== Try it ==
Your output should be one number, which is how many lines in the material contain "истории".

== Supplied records ==
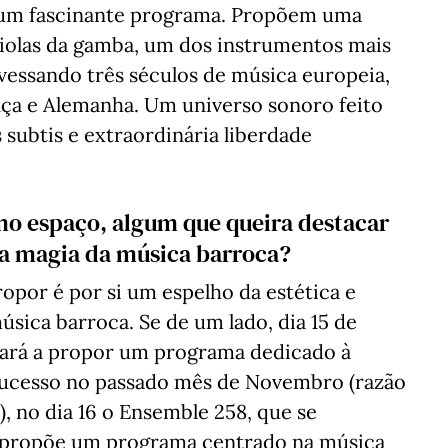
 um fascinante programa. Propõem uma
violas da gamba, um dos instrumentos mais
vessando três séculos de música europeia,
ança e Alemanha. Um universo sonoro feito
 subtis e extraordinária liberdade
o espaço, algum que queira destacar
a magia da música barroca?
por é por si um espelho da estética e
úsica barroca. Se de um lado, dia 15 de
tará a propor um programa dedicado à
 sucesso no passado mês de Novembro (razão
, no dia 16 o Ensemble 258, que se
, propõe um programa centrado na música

---

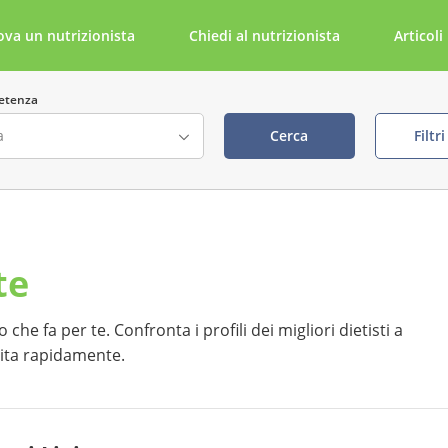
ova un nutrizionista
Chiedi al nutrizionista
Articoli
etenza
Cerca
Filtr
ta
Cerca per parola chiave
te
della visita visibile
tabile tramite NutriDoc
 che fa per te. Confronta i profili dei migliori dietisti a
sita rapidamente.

...

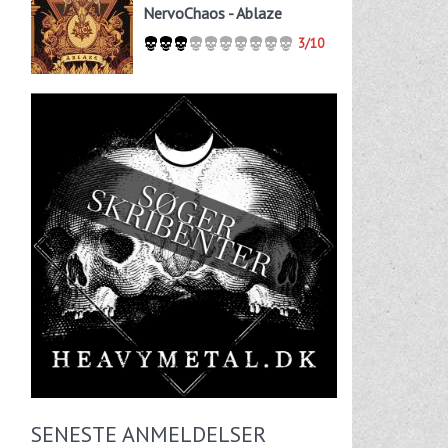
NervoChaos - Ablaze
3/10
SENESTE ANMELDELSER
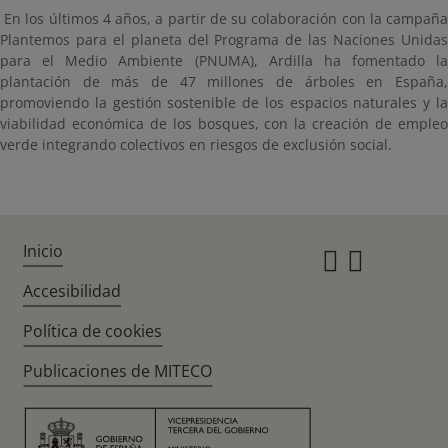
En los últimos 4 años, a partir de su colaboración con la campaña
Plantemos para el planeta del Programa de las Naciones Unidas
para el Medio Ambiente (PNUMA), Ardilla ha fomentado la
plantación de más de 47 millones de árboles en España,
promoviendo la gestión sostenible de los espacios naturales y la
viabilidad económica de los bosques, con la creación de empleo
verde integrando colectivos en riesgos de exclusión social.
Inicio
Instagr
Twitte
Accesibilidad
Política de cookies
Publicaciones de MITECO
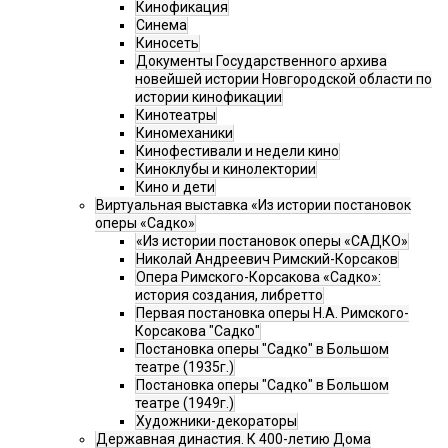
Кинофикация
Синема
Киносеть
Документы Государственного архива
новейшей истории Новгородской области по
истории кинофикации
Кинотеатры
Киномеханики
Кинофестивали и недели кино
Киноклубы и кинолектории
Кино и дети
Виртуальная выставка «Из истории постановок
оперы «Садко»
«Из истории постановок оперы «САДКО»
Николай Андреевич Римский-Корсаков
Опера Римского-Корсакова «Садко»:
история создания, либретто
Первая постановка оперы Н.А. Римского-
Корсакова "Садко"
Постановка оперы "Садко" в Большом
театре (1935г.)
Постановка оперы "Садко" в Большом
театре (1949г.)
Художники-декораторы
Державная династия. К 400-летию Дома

== Solution ==
4